=== Materials provided ===
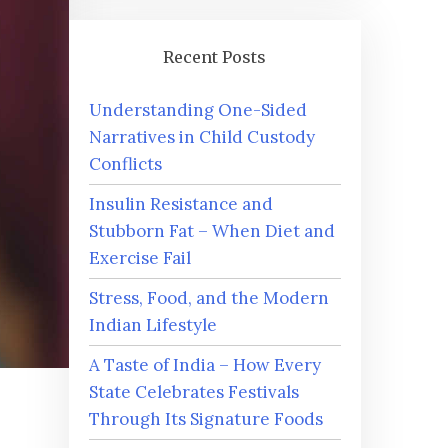
Recent Posts
Understanding One-Sided
Narratives in Child Custody
Conflicts
Insulin Resistance and
Stubborn Fat – When Diet and
Exercise Fail
Stress, Food, and the Modern
Indian Lifestyle
A Taste of India – How Every
State Celebrates Festivals
Through Its Signature Foods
===
# [Assignment]
Print out the material verbatim, skipping pictures.

# [Answer section]
Recent Posts
Understanding One-Sided
Narratives in Child Custody
Conflicts
Insulin Resistance and
Stubborn Fat – When Diet and
Exercise Fail
Stress, Food, and the Modern
Indian Lifestyle
A Taste of India – How Every
State Celebrates Festivals
Through Its Signature Foods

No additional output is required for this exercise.